_Directions_: Report the lines of the material that carry the string "Ассоциации".

_Supplied information_:
____
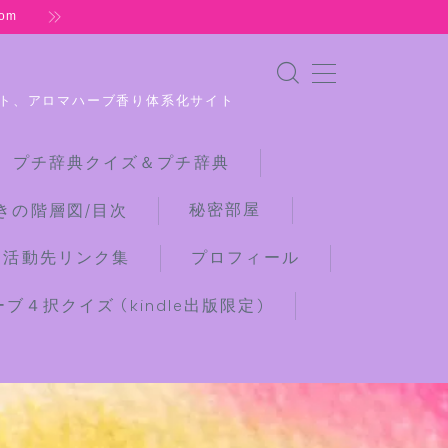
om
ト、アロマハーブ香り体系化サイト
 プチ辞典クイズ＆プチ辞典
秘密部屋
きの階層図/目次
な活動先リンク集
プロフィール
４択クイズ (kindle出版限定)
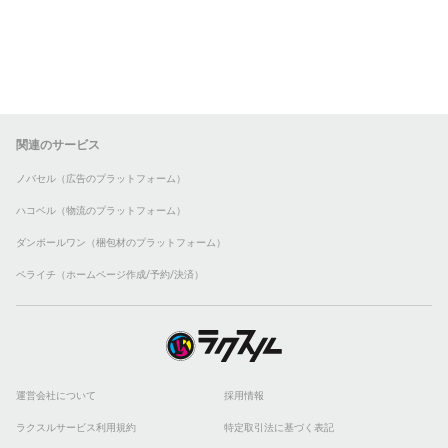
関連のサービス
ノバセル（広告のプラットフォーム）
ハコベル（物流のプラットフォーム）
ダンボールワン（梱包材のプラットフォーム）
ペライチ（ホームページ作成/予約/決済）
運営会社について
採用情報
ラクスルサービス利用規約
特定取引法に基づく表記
____
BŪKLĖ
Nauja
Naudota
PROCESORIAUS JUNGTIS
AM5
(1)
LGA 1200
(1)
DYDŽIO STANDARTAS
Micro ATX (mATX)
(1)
____
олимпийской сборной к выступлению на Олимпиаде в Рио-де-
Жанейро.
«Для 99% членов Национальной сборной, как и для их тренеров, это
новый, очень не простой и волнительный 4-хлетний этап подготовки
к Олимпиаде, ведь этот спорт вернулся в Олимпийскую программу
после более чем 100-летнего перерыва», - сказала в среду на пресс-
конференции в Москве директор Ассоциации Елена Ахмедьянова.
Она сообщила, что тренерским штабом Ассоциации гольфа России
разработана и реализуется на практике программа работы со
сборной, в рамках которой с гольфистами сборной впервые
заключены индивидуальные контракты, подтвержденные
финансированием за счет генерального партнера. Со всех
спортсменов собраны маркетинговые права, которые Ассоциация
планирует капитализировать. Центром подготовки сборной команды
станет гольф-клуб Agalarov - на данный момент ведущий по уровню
____
_Result below_:
конференции в Москве директор Ассоциации Елена Ахмедьянова.
Она сообщила, что тренерским штабом Ассоциации гольфа России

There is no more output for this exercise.